CVAT stands for Computer Vision Annotation Tool; it is a free, open-source digital image animation tool written in Python and JavaScript. CVAT supports supervised machine learning tasks for object detection, image classification, image segmentation, and 3D data annotation.
The software tool recently gained high popularity among regular and commercial users. Hence, professional data annotation teams use it for developing supervised machine learning datasets. You can run CVAT on almost any modern operating system (Ubuntu, Windows, Mac)
Who Developed CVAT?
Intel developed CVAT for computer vision image annotation. It is developed based on feedback from professional data annotation teams to make image annotation more streamlined for supervised problems in machine learning.
For training deep neural networks that are the core of AI vision, data scientists and computer vision professionals depend on a large amount of annotated data. Intel originally developed CVAT for internal use to provide a better method for large-scale image annotation of thousands of images.

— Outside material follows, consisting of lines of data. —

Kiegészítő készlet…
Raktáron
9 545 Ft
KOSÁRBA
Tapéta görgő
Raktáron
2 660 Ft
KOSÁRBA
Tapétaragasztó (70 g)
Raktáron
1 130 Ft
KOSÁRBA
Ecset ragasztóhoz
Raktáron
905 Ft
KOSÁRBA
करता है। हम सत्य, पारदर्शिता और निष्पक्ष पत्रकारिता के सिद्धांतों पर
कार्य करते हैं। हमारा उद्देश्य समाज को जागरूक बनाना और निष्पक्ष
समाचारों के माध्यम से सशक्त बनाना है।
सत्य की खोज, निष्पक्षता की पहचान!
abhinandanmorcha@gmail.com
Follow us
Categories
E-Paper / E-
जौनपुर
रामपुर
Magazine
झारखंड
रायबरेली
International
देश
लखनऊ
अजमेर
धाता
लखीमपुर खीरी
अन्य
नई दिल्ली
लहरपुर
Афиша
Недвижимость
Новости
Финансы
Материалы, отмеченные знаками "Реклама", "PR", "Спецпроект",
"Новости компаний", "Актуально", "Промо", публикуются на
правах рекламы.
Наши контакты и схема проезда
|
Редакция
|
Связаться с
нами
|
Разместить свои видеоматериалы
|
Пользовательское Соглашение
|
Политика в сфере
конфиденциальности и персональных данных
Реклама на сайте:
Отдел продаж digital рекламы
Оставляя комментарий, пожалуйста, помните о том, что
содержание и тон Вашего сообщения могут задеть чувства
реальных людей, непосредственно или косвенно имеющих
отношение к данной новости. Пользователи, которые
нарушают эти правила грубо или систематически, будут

This annotation process is very laborious and takes hundreds or thousands of hours. Therefore, the CVAT tool accelerates the process of annotating videos and images for use in training computer vision algorithms.
CVAT provides automatic labeling and semi-automated image annotation to speed up the annotation process and expedite annotation services (more about this later).
Where can I try CVAT?
CVAT is an open-source tool and can be hosted as a web-based online annotation tool. You can try it online on cvat.org without downloading any dependencies or packages for free. The online CVAT demo is limited to 500MB and 10 tasks per user. Also, the installation analytics are disabled.
CVAT for Business and Enterprise Teams
For professional computer vision annotation tasks, CVAT needs to be hosted in the cloud, secured, and integrated with enterprise-grade governance and operations tools. Several top-rated, and popular enterprise computer vision annotation services and products are based on CVAT.
Businesses and organizations popularly use CVAT for image annotation, in combination with a broad set of additional tools for AI model management, application development, DevOps, deployment, operations, and edge device management.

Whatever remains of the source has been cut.